Available data:
▶

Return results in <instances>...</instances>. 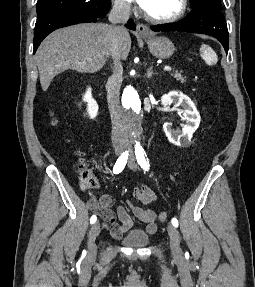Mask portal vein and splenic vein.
Wrapping results in <instances>:
<instances>
[{
  "label": "portal vein and splenic vein",
  "instance_id": "portal-vein-and-splenic-vein-1",
  "mask_svg": "<svg viewBox=\"0 0 255 287\" xmlns=\"http://www.w3.org/2000/svg\"><path fill=\"white\" fill-rule=\"evenodd\" d=\"M164 70H172V68H170V66H165Z\"/></svg>",
  "mask_w": 255,
  "mask_h": 287
}]
</instances>
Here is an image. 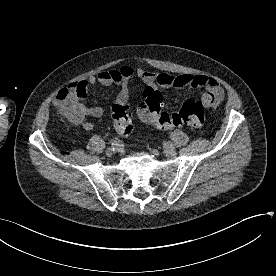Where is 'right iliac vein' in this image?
I'll return each instance as SVG.
<instances>
[{"instance_id":"obj_1","label":"right iliac vein","mask_w":276,"mask_h":276,"mask_svg":"<svg viewBox=\"0 0 276 276\" xmlns=\"http://www.w3.org/2000/svg\"><path fill=\"white\" fill-rule=\"evenodd\" d=\"M117 151H120V148H119V147L112 146V147H110V148H108V149L106 150V153H107L108 155H112V154H114V153L117 152Z\"/></svg>"}]
</instances>
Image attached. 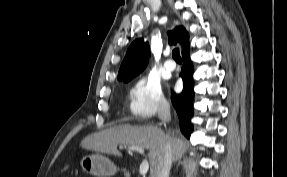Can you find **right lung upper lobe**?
I'll return each mask as SVG.
<instances>
[{
  "label": "right lung upper lobe",
  "instance_id": "1",
  "mask_svg": "<svg viewBox=\"0 0 287 177\" xmlns=\"http://www.w3.org/2000/svg\"><path fill=\"white\" fill-rule=\"evenodd\" d=\"M170 42H179L183 45V50L188 46L189 35L184 27L178 26L173 31L168 32ZM150 55L149 43L142 38L136 39L129 46L126 56L120 66L117 79L120 81L131 80L141 73L147 63Z\"/></svg>",
  "mask_w": 287,
  "mask_h": 177
}]
</instances>
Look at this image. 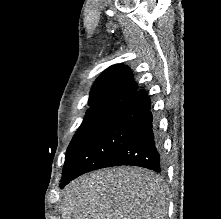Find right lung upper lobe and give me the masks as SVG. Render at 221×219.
<instances>
[{"mask_svg": "<svg viewBox=\"0 0 221 219\" xmlns=\"http://www.w3.org/2000/svg\"><path fill=\"white\" fill-rule=\"evenodd\" d=\"M137 92L130 69L116 64L106 69L94 83L90 92L89 104L102 101L121 102Z\"/></svg>", "mask_w": 221, "mask_h": 219, "instance_id": "right-lung-upper-lobe-1", "label": "right lung upper lobe"}]
</instances>
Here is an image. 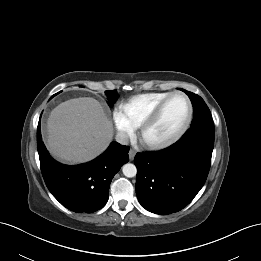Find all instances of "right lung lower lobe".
I'll list each match as a JSON object with an SVG mask.
<instances>
[{"mask_svg":"<svg viewBox=\"0 0 261 261\" xmlns=\"http://www.w3.org/2000/svg\"><path fill=\"white\" fill-rule=\"evenodd\" d=\"M37 149L49 191L64 207L77 213H92L103 208L108 201L112 178L129 161V147L112 142L103 154L88 163L75 166L61 164L49 155L44 146L40 121Z\"/></svg>","mask_w":261,"mask_h":261,"instance_id":"98d812e1","label":"right lung lower lobe"}]
</instances>
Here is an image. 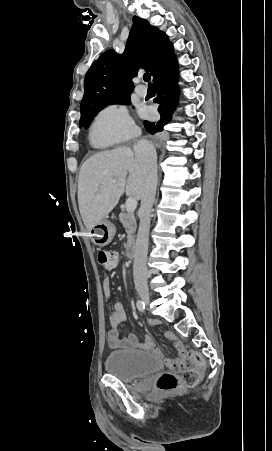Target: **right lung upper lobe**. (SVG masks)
I'll list each match as a JSON object with an SVG mask.
<instances>
[{
	"instance_id": "right-lung-upper-lobe-1",
	"label": "right lung upper lobe",
	"mask_w": 272,
	"mask_h": 451,
	"mask_svg": "<svg viewBox=\"0 0 272 451\" xmlns=\"http://www.w3.org/2000/svg\"><path fill=\"white\" fill-rule=\"evenodd\" d=\"M173 56L168 36L147 20L134 16L124 53L108 50L88 70L80 111L130 98L134 89L131 79L140 69L154 76Z\"/></svg>"
}]
</instances>
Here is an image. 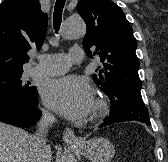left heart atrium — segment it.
<instances>
[{
	"label": "left heart atrium",
	"instance_id": "39dd6f15",
	"mask_svg": "<svg viewBox=\"0 0 168 162\" xmlns=\"http://www.w3.org/2000/svg\"><path fill=\"white\" fill-rule=\"evenodd\" d=\"M45 104L69 119H81L93 106L92 89L84 78L69 75L48 81L42 91Z\"/></svg>",
	"mask_w": 168,
	"mask_h": 162
}]
</instances>
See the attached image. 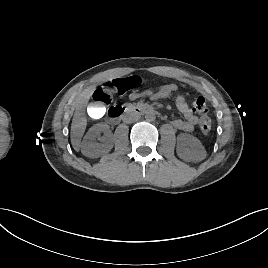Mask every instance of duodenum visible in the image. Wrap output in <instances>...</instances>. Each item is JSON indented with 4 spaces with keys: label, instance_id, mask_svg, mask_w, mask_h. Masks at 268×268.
Returning a JSON list of instances; mask_svg holds the SVG:
<instances>
[{
    "label": "duodenum",
    "instance_id": "duodenum-1",
    "mask_svg": "<svg viewBox=\"0 0 268 268\" xmlns=\"http://www.w3.org/2000/svg\"><path fill=\"white\" fill-rule=\"evenodd\" d=\"M154 109L146 105H115L108 109V118L111 122L117 123L129 114H153Z\"/></svg>",
    "mask_w": 268,
    "mask_h": 268
}]
</instances>
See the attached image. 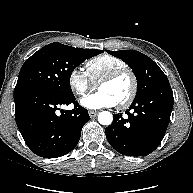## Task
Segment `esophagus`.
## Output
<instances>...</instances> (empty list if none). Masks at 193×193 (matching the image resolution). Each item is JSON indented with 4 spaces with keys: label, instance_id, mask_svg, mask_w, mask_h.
<instances>
[{
    "label": "esophagus",
    "instance_id": "esophagus-1",
    "mask_svg": "<svg viewBox=\"0 0 193 193\" xmlns=\"http://www.w3.org/2000/svg\"><path fill=\"white\" fill-rule=\"evenodd\" d=\"M97 114H98V111H93V110H90V111H89V116H90L91 118L96 117Z\"/></svg>",
    "mask_w": 193,
    "mask_h": 193
}]
</instances>
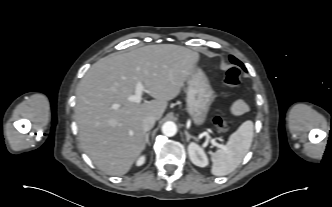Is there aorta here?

◀

Exercise details:
Write out exactly the lines from the one containing "<instances>...</instances> (empty list" through the end of the entries, both included. Pictures are not copied.

Finished exercise:
<instances>...</instances> (empty list if none). Masks at 193×193 (matching the image resolution). Each item is JSON indented with 4 spaces with keys: label, instance_id, mask_svg, mask_w, mask_h.
<instances>
[{
    "label": "esophagus",
    "instance_id": "esophagus-1",
    "mask_svg": "<svg viewBox=\"0 0 193 193\" xmlns=\"http://www.w3.org/2000/svg\"><path fill=\"white\" fill-rule=\"evenodd\" d=\"M97 114H98V111H93V110H90V111H89V116H90L91 118L96 117Z\"/></svg>",
    "mask_w": 193,
    "mask_h": 193
}]
</instances>
Is there aorta here?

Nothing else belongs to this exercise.